It is as if we need to be afraid of one thing or another in order to feel alive
Three years ago, the Chief Medical Officer announced that a great pandemic was “a biological inevitability”. Now the writer Mark Honigsbaum has written a book about the flu pandemic of 90 years ago which is believed to have killed 50 million people and has asked whether Britain in 2008 is better prepared than it was in 1918.
You can probably guess the answer. Although the resilience of our forbears has been exaggerated, Mark Honigsbaum argues in Living with Enza: The Forgotten Story of Britain and Great Flu Pandemic of 1918 that the chance of mass panic is greater today. We depend more upon the NHS. “When expectations are not met, community spirit quickly evaporates, especially if politicians appear dithering or ineffective.”
Events of the past week suggest that he may be under-estimating the problem.
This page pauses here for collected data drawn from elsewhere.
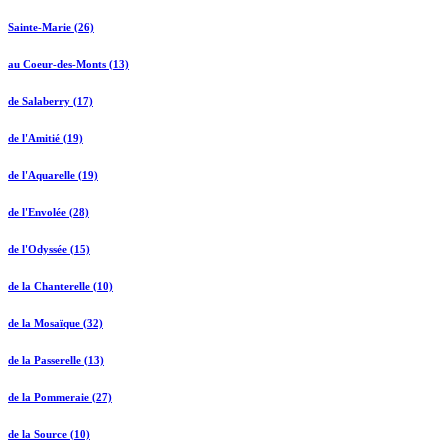
Sainte-Marie (26)
au Coeur-des-Monts (13)
de Salaberry (17)
de l'Amitié (19)
de l'Aquarelle (19)
de l'Envolée (28)
de l'Odyssée (15)
de la Chanterelle (10)
de la Mosaïque (32)
de la Passerelle (13)
de la Pommeraie (27)
de la Source (10)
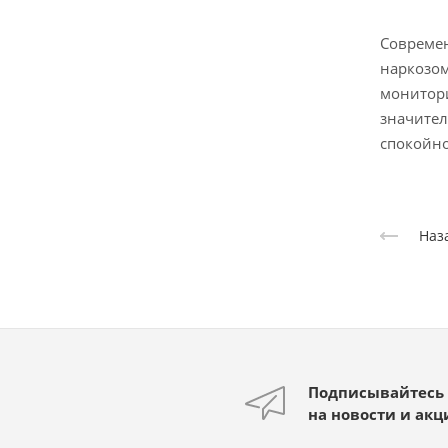
Современ
наркозом
монитори
значител
спокойно
Наз
Подписывайтесь
на новости и акц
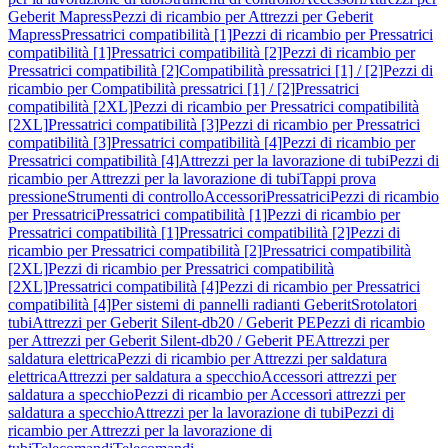
Geberit Mapress
Pezzi di ricambio per Attrezzi per Geberit
Mapress
Pressatrici compatibilità [1]
Pezzi di ricambio per Pressatrici
compatibilità [1]
Pressatrici compatibilità [2]
Pezzi di ricambio per
Pressatrici compatibilità [2]
Compatibilità pressatrici [1] / [2]
Pezzi di
ricambio per Compatibilità pressatrici [1] / [2]
Pressatrici
compatibilità [2XL]
Pezzi di ricambio per Pressatrici compatibilità
[2XL]
Pressatrici compatibilità [3]
Pezzi di ricambio per Pressatrici
compatibilità [3]
Pressatrici compatibilità [4]
Pezzi di ricambio per
Pressatrici compatibilità [4]
Attrezzi per la lavorazione di tubi
Pezzi di
ricambio per Attrezzi per la lavorazione di tubi
Tappi prova
pressione
Strumenti di controllo
Accessori
Pressatrici
Pezzi di ricambio
per Pressatrici
Pressatrici compatibilità [1]
Pezzi di ricambio per
Pressatrici compatibilità [1]
Pressatrici compatibilità [2]
Pezzi di
ricambio per Pressatrici compatibilità [2]
Pressatrici compatibilità
[2XL]
Pezzi di ricambio per Pressatrici compatibilità
[2XL]
Pressatrici compatibilità [4]
Pezzi di ricambio per Pressatrici
compatibilità [4]
Per sistemi di pannelli radianti Geberit
Srotolatori
tubi
Attrezzi per Geberit Silent-db20 / Geberit PE
Pezzi di ricambio
per Attrezzi per Geberit Silent-db20 / Geberit PE
Attrezzi per
saldatura elettrica
Pezzi di ricambio per Attrezzi per saldatura
elettrica
Attrezzi per saldatura a specchio
Accessori attrezzi per
saldatura a specchio
Pezzi di ricambio per Accessori attrezzi per
saldatura a specchio
Attrezzi per la lavorazione di tubi
Pezzi di
ricambio per Attrezzi per la lavorazione di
This, surely is the Great Age of Panic. Mass fear of one kind or another is never far away. It is as if we need to be afraid of one thing or another in order to feel fully alive.
Quite why we lurch giddily from one surge of anxiety to another is a mystery. It might be that Western societies, cosseted by decades of relative peace and prosperity, have become pampered and soft. The media, now obliged to report on fresh disasters around the clock, hype up and dramatise reality like the producer of a TV soap whose ratings are on the slide.
Technology has played its part. Computers simultaneously make those dependent on them feel isolated and yet connected to a great amorphous mass of opinion and emotion. They flatten out complexity in favour of excitement, envy, desire and fear. The result has been strikingly evident in the past month. As we accelerated towards economic disaster, those who understand such things were bewildered by the fact that, even when governments shored up their most vulnerable financial institutions, fear remained unabated. There was no stopping the pandemic of anxiety; it had its own crazed momentum. It was not so much a slump, a crash or a depression as an accelerating panic.
Herd hysteria of a different type followed the revelation 10 days ago that two well-known broadcasters had publicly left vulgar and unfunny messages on the mobile phone of an old actor. The incident raised interesting questions of taste and morality in our culture and organisational ones for the BBC but, in the context of more important world news, it was essentially trivial.
Yet, bizarrely, it made headline news for nearly a week, spilling wildly in all sort of directions: the financing of the BBC; blokeism against feminism; attitudes towards the old; how broadcasters try to appeal to the young; privacy; celebrity pay – there was no end to it. A weird, undirected mob morality set in. Everyone, it seemed, was outraged about some aspect of a few minutes on late-night radio. When political leaders were unable to resist joining the chorus of outrage and pronounced weightily upon the issue, our national embarrassment was complete.
It is worrying when mass thinking impinges on the political process. The highly infectious anxiety of crowds can not only cause financial collapse but can lead to knee-jerk government and bad decisions.
Is there a leader out there brave enough to tell a public caught up in the panic of the moment to keep calm and grow up?